ADB lowers growth forecast for Asia and the Pacific to 4.3pc

| Updated: September 21, 2022 18:22:52

ADB lowers growth forecast for Asia and the Pacific to 4.3pc

The Asian Development Bank (ADB) again lowered its forecasts for economic growth in developing Asia and the Pacific, amid mounting challenges that include increased monetary tightening by central banks, fallout from the protracted Russian invasion of Ukraine, and recurrent COVID-19 lockdowns in China.

The region’s economy is expected to grow 4.3 per cent this year, compared with the bank’s projection in April of a 5.2 per cent expansion, according to an update of the Asian Development Outlook (ADO) 2022, released on Wednesday.

The growth forecast for next year has been lowered to 4.9 per cent from 5.3 per cent, while the region’s inflation forecast has been raised. Excluding China, the rest of developing Asia is projected to grow by 5.3 per cent in both 2022 and 2023.

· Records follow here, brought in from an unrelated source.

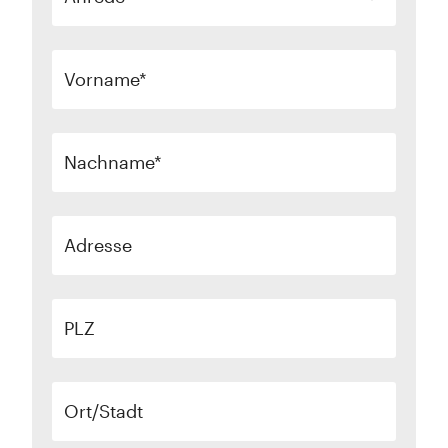
Vorname
Nachname
Adresse
PLZ
Ort/Stadt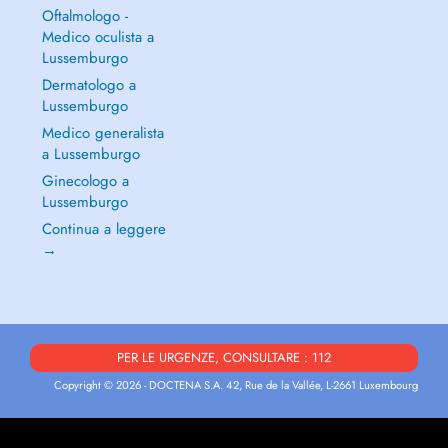
Oftalmologo -
Medico oculista a
Lussemburgo
Dermatologo a
Lussemburgo
Medico generalista
a Lussemburgo
Ginecologo a
Lussemburgo
Continua a leggere
→
PER LE URGENZE, CONSULTARE : 112
Copyright © 2026 - DOCTENA S.A. 42, Rue de la Vallée, L-2661 Luxembourg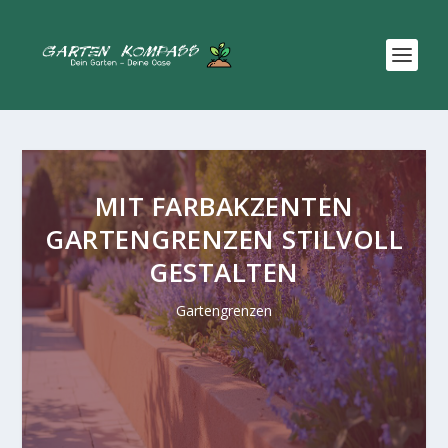
MIT FARBAKZENTEN
GARTENGRENZEN STILVOLL
GESTALTEN
Gartengrenzen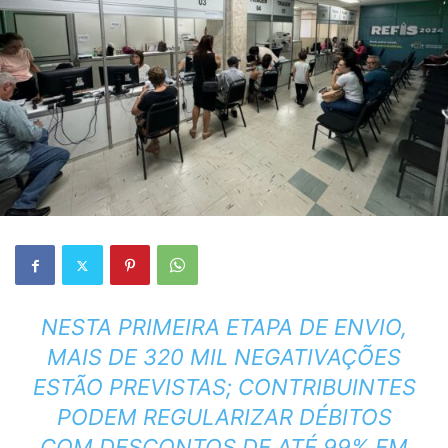
NESTA PRIMEIRA ETAPA DE ENVIO,
MAIS DE 320 MIL NEGATIVAÇÕES
ESTÃO PREVISTAS; CONTRIBUINTES
PODEM REGULARIZAR DÉBITOS
COM DESCONTOS DE ATÉ 99% EM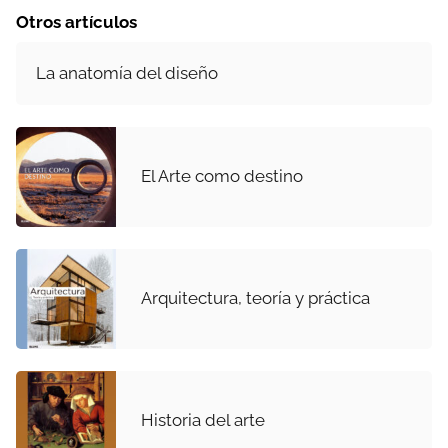
Otros artículos
La anatomía del diseño
El Arte como destino
Arquitectura, teoría y práctica
Historia del arte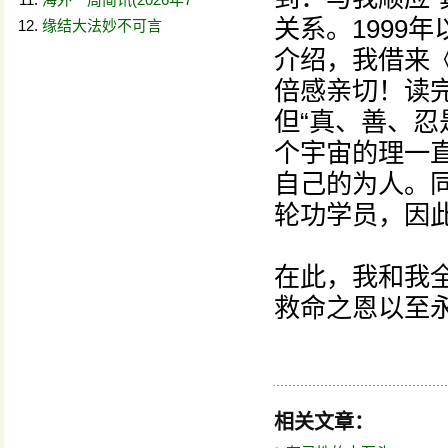
关系。1999
缘结大法妙不可言
介绍，我借来
倍感亲切！读
但“真、善、忍
个宇宙的理一
自己的为人。
轮功学员，因
在此，我和我
救命之恩以至
相关文章：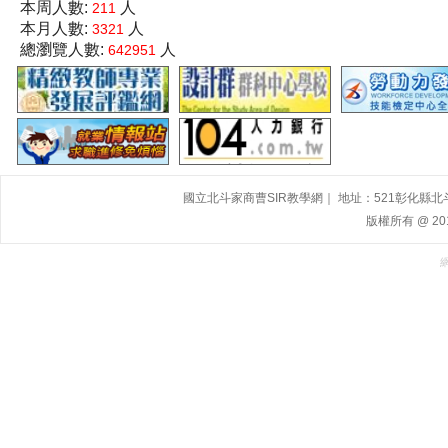
本周人數:
人
211
本月人數:
人
3321
總瀏覽人數:
人
642951
國立北斗家商曹SIR教學網｜ 地址：521彰化縣北斗鎮大道
版權所有 @ 2015,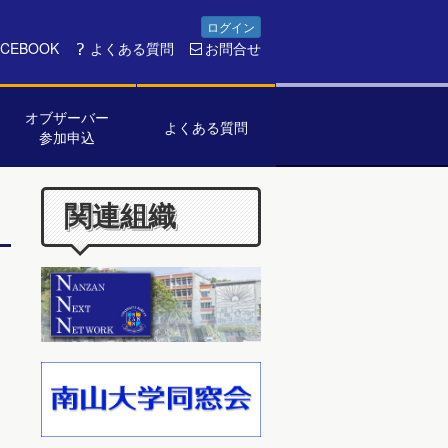
ログイン
ACEBOOK
よくある質問
お問合せ
オブザーバー
よくある質問
参加申込
関連組織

Domestic consumer spending and investment are driving growth as economies in the region continue to relax pandemic restrictions, thanks in part to vaccination drives and declining COVID-19 mortality.

However, the continuing invasion of Ukraine has heightened global uncertainty, worsened supply disruptions, and unsettled energy and food markets.

More aggressive monetary tightening by the US Federal Reserve and the European Central Bank is denting global demand and rattling financial markets. Meanwhile, sporadic COVID-19 outbreaks and new lockdowns have slowed growth in the PRC, the region’s largest economy.

 “Developing Asia continues to recover, but risks loom large,” said ADB Chief Economist Albert Park.

“A significant downturn in the world economy would severely undermine demand for the region’s exports. Stronger-than-expected monetary tightening in advanced economies could lead to financial instability. And growth in the PRC faces challenges from recurrent lockdowns and a weak property sector. Governments in developing Asia need to remain vigilant against these risks and take the necessary steps to contain inflation without derailing growth,” Park said.

The world’s major advanced economies are forecast to grow 1.9 per cent in 2022 and 1.0 per cent in 2023, slower than projected earlier this year. High inflation has prompted the US and the euro area to aggressively tighten monetary policy, weakening demand in these economies, which also continue to be affected by supply-chain disruptions and uncertainty from the invasion of Ukraine.

ADB raised its forecast for inflation in developing Asia this year to 4.5 per cent from a previous projection of 3.7 per cent.

The forecast for next year is 4.0 per cent, up from 3.1 per cent. While inflation in the region remains lower than elsewhere, supply disruptions continue to push up food and fuel prices.

China’s growth outlook for this year was downgraded to 3.3 per cent from a 5.0 per cent projection in April. This will be the first year in more than 3 decades that the rest of developing Asia will grow faster than China.

The forecast for India was lowered to 7.0 per cent from 7.5 per cent, due to higher-than-expected inflation and monetary tightening.

Robust domestic demand in Indonesia and the Philippines are contributing to an improved outlook of 5.1 per cent growth this year for Southeast Asia, although weaker prospects for global demand have led to a downgrade in the forecast for next year.

The outlook for 2022 has also improved for the Caucasus and Central Asia, which is expected to see 3.9 per cent growth this year, and for the economies of the Pacific, projected to expand 4.7 per cent as tourism continues to bounce back from the pandemic.